I've never appreciated yarn flowers but these are just lovely. 

Thanks. 

Pzoe


----------



## tammyc77 (Apr 7, 2012)

Nice site - thank you!


----------



## Sailgurl (Oct 1, 2011)

I love this cast on. It will look beautiful on baby sweaters.


----------



## Fun-Knitter (Apr 17, 2011)

Thanks - beautiful.


----------



## LadyBecket (Jun 26, 2012)

I love that cast on!! Thank you!!


----------



## Litlbitirish (Dec 30, 2011)

Jessica-Jean said:


> Thanks!
> I can't wait to try that scalloped cast-on!
> Blanket? Shawl? Sweater?


If you were to use this caston for a blanket, how would you bind off to match the cast on?


----------



## 13068 (Mar 23, 2011)

Gee, now that I've opened the link, I want to make it! Add it to my list....


----------



## Jessica-Jean (Mar 14, 2011)

Litlbitirish said:


> If you were to use this caston for a blanket, how would you bind off to match the cast on?

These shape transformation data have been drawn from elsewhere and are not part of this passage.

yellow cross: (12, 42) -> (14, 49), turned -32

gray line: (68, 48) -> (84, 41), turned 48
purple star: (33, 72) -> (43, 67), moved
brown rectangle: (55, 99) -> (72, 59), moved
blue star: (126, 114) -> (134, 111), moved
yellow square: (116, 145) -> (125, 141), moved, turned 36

One possibility would be to cast on again, work a few rows and graft/weave/Kitchner to the larger piece.


----------



## lori2637 (Jan 25, 2011)

Thanks, love it


----------



## montgal (Nov 1, 2012)

I made this a couple of months ago. It is generously sized. If I had it to do over I would make a small. Very easy pattern and looks lovely finished.


----------



## Quincy's Mom (Sep 3, 2011)

I'd like to see it on a model. It's lovely!


----------



## run4fittness (May 22, 2011)

thanks!


----------



## hgayle (Aug 22, 2011)

Gorgeous!


----------



## dandylion (May 31, 2011)

Thanks to Jessica-Jean and this posting, I discovered your site. Very impressive. Thank you for sharing your lovely work.


----------



## msyarn (Nov 29, 2012)

Really nice and also many other nice patterns! Thanks for sharing! Love the knitted roses!


----------



## oannejay (Apr 12, 2012)

Looks perfect for a Bride! Wow, very classy!!!!!!!!


----------



## oannejay (Apr 12, 2012)

I just saw the most beautiful knitted door stop in the world! So much beauty, so little time!


----------



## barbbfly (Oct 27, 2012)

me likes -romantic! thx a lot


----------